● **DATASET RECORDS**:
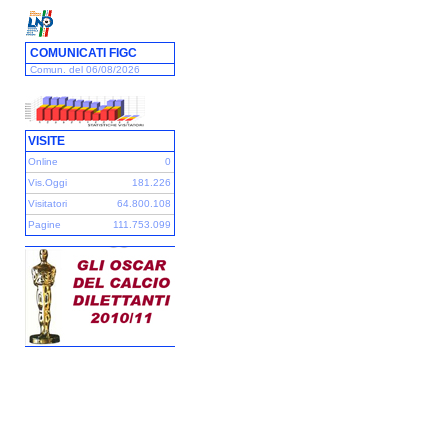
COMUNICATI FIGC
Comun. del 06/08/2026
VISITE
Online
0
Vis.Oggi
181.226
Visitatori
64.800.108
Pagine
111.753.099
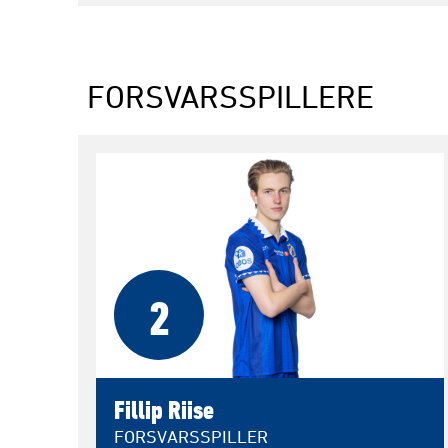
FORSVARSSPILLERE
2
Fillip Riise
FORSVARSSPILLER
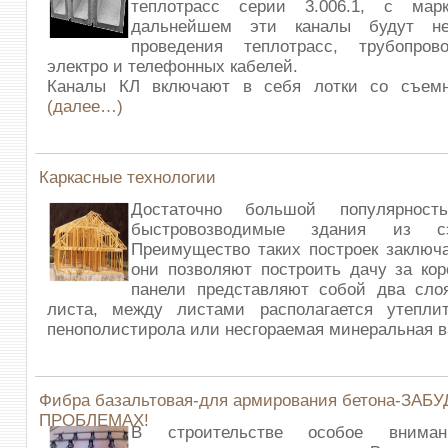
теплотрасс серии 3.006.1, с мар
дальнейшем эти каналы будут н
проведения теплотрасс, трубопро
электро и телефонных кабелей.
Каналы КЛ включают в себя лотки со съем
(далее…)
Каркасные технологии
Достаточно большой популярност
быстровозводимые здания из сэн
Преимущество таких построек заключа
они позволяют построить дачу за кор
панели представляют собой два слоя
листа, между листами располагается утеплит
пенополистирола или несгораемая минеральная в
Фибра базальтовая-для армирования бетона-ЗАБУ
ПРОБЛЕМАХ!
В строительстве особое вниман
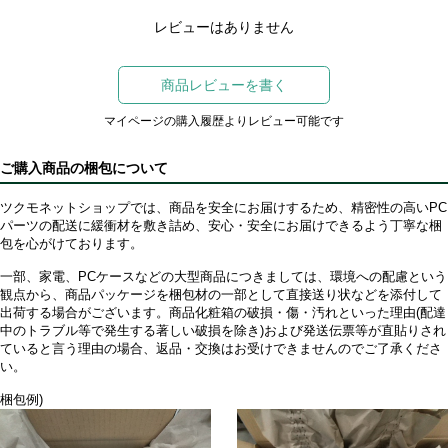
レビューはありません
商品レビューを書く
マイページの購入履歴よりレビュー可能です
ご購入商品の梱包について
ツクモネットショップでは、商品を安全にお届けするため、精密性の高いPC
パーツの配送に緩衝材を敷き詰め、安心・安全にお届けできるよう丁寧な梱
包を心がけております。
一部、家電、PCケースなどの大型商品につきましては、環境への配慮という
観点から、商品パッケージを梱包材の一部として直接送り状などを添付して
出荷する場合がございます。商品化粧箱の破損・傷・汚れといった理由(配達
中のトラブル等で発生する著しい破損を除き)および発送伝票等が直貼りされ
ていると言う理由の場合、返品・交換はお受けできませんのでご了承くださ
い。
梱包例)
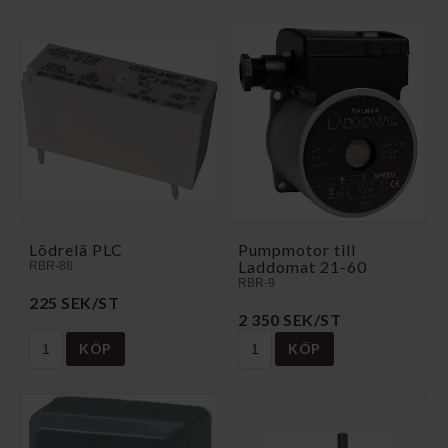
Lödrelä PLC
Pumpmotor till
Laddomat 21-60
RBR-88
RBR-9
225 SEK/ST
2 350 SEK/ST
KÖP
KÖP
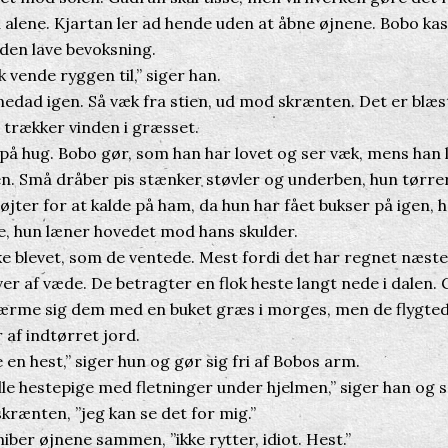
å alene. Kjartan ler ad hende uden at åbne øjnene. Bobo ka
den lave bevoksning.
 vende ryggen til,” siger han.
edad igen. Så væk fra stien, ud mod skrænten. Det er blæst 
n trækker vinden i græsset.
 hug. Bobo gør, som han har lovet og ser væk, mens han ly
n. Små dråber pis stænker støvler og underben, hun tørr
øjter for at kalde på ham, da hun har fået bukser på igen, 
, hun læner hovedet mod hans skulder.
 blevet, som de ventede. Mest fordi det har regnet næst
ver af væde. De betragter en flok heste langt nede i dalen.
ærme sig dem med en buket græs i morges, men de flygted
r af indtørret jord.
en hest,” siger hun og gør sig fri af Bobos arm.
le hestepige med fletninger under hjelmen,” siger han og 
krænten, ”jeg kan se det for mig.”
iber øjnene sammen, ”ikke rytter, idiot. Hest.”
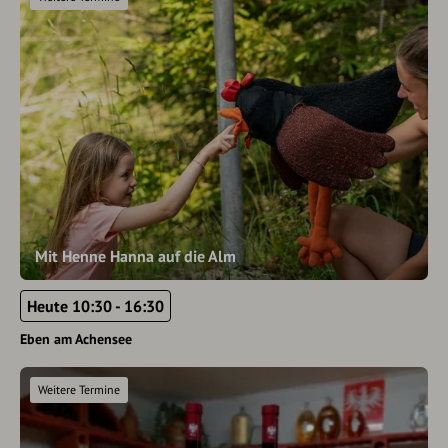
Mit Henne Hanna auf die Alm
Heute 10:30 - 16:30
Eben am Achensee
Weitere Termine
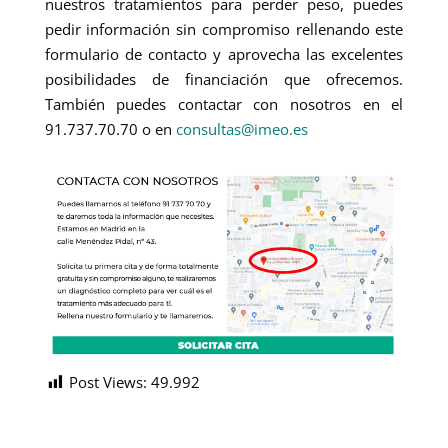
nuestros tratamientos para perder peso, puedes
pedir información sin compromiso rellenando este
formulario de contacto y aprovecha las excelentes
posibilidades de financiación que ofrecemos.
También puedes contactar con nosotros en el
91.737.70.70 o en
consultas@imeo.es
Post Views:
49.992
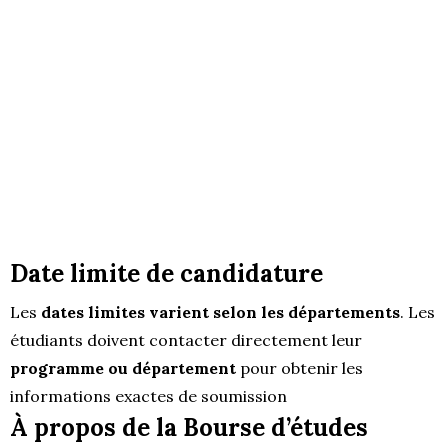
Date limite de candidature
Les
dates limites varient selon les départements
. Les
étudiants doivent contacter directement leur
programme ou département
pour obtenir les
informations exactes de soumission
À propos de la Bourse d’études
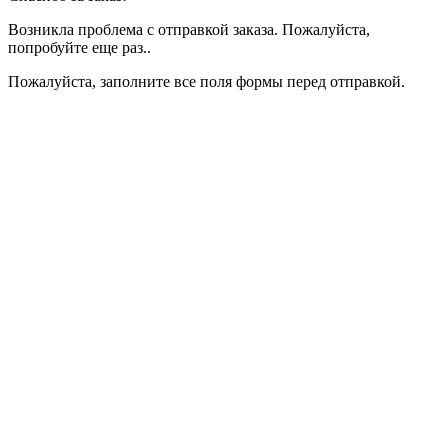
Возникла проблема с отправкой заказа. Пожалуйста,
попробуйте еще раз..
Пожалуйста, заполните все поля формы перед отправкой.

● **WORK TASK**: Exactly as written, please give again the lines from the beginning of the listing through the line containing "hug. Bobo gør, som", inclusive, without any pictures.

● **SOLUTION TO THE PROBLEM**:
COMUNICATI FIGC
Comun. del 06/08/2026
VISITE
Online
0
Vis.Oggi
181.226
Visitatori
64.800.108
Pagine
111.753.099
FORSVARSSPILLERE
2
Fillip Riise
FORSVARSSPILLER
теплотрасс серии 3.006.1, с мар
дальнейшем эти каналы будут н
проведения теплотрасс, трубопро
электро и телефонных кабелей.
Каналы КЛ включают в себя лотки со съем
(далее…)
Каркасные технологии
Достаточно большой популярност
быстровозводимые здания из сэн
Преимущество таких построек заключа
они позволяют построить дачу за кор
панели представляют собой два слоя
листа, между листами располагается утеплит
пенополистирола или несгораемая минеральная в
Фибра базальтовая-для армирования бетона-ЗАБУ
ПРОБЛЕМАХ!
В строительстве особое вниман
レビューはありません
商品レビューを書く
マイページの購入履歴よりレビュー可能です
ご購入商品の梱包について
ツクモネットショップでは、商品を安全にお届けするため、精密性の高いPC
パーツの配送に緩衝材を敷き詰め、安心・安全にお届けできるよう丁寧な梱
包を心がけております。
一部、家電、PCケースなどの大型商品につきましては、環境への配慮という
観点から、商品パッケージを梱包材の一部として直接送り状などを添付して
出荷する場合がございます。商品化粧箱の破損・傷・汚れといった理由(配達
中のトラブル等で発生する著しい破損を除き)および発送伝票等が直貼りされ
ていると言う理由の場合、返品・交換はお受けできませんのでご了承くださ
い。
梱包例)
Lödrelä PLC
Pumpmotor till
Laddomat 21-60
RBR-88
RBR-9
225 SEK/ST
2 350 SEK/ST
KÖP
KÖP
å alene. Kjartan ler ad hende uden at åbne øjnene. Bobo ka
den lave bevoksning.
 vende ryggen til,” siger han.
edad igen. Så væk fra stien, ud mod skrænten. Det er blæst 
n trækker vinden i græsset.
 hug. Bobo gør, som han har lovet og ser væk, mens han ly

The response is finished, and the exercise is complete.